What Are the Real-World Applications?

For developers and creators, the practical benefits are substantial. Visual retrieval-augmented generation (RAG) becomes accessible without proprietary APIs, meaning you can build chatbots that search through your own image libraries and video archives . E-commerce platforms can now support unified search where users can type "minimalist watch" or upload a photo of a watch they like, and the backend handles both queries using identical logic .

Audio and video discovery transforms from manual scrubbing into a mathematical search problem.
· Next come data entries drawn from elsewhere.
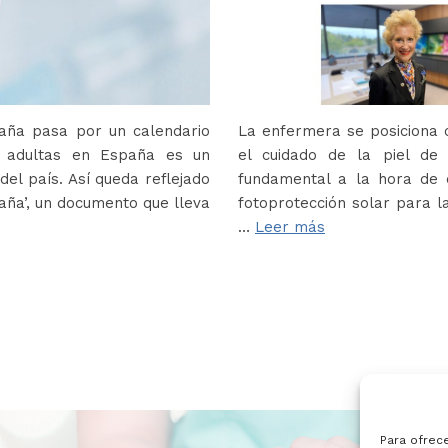
paña pasa por un calendario
La enfermera se posiciona c
s adultas en España es un
el cuidado de la piel de
del país. Así queda reflejado
fundamental a la hora de e
paña’, un documento que lleva
fotoprotección solar para la
…
Leer más
Para ofrec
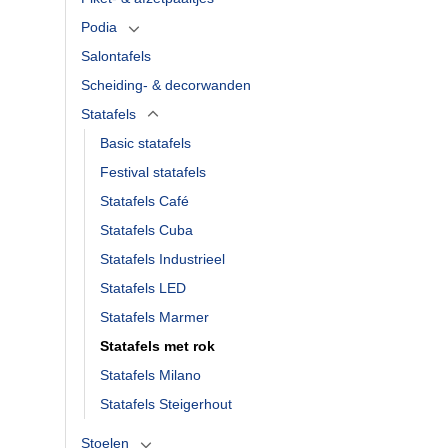
Podia
Salontafels
Scheiding- & decorwanden
Statafels
Basic statafels
Festival statafels
Statafels Café
Statafels Cuba
Statafels Industrieel
Statafels LED
Statafels Marmer
Statafels met rok
Statafels Milano
Statafels Steigerhout
Stoelen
Finding a specific 10-second clip in a 2-hour podcast becomes a matter of encoding the audio and searching by semantic similarity, rather than listening through hours of content .

The cost structure also shifts. Because Sentence Transformers is open-source, there are no per-request API fees. You provide the compute, whether that's a local GPU or a cloud instance, and the software is free . This democratizes access to multimodal AI capabilities that were previously locked behind proprietary services.

What Are the Limitations?

The technology isn't perfect yet. Hardware requirements remain a barrier for solo developers without access to GPUs. A model trained primarily on text and images might still struggle with specific audio nuances unless it was specifically tuned for audio understanding . And because these are brand-new releases, some models still require special flags or trust settings, making them feel slightly bleeding-edge as the ecosystem settles .

But the trajectory is clear: the walls between text, image, and video are coming down in the open-source world. Sentence Transformers v5.4 and models like LongCat-Next represent a bridge that makes sophisticated cross-modal search possible for any developer without a PhD in machine learning. The unified multimodal future isn't coming; it's already here.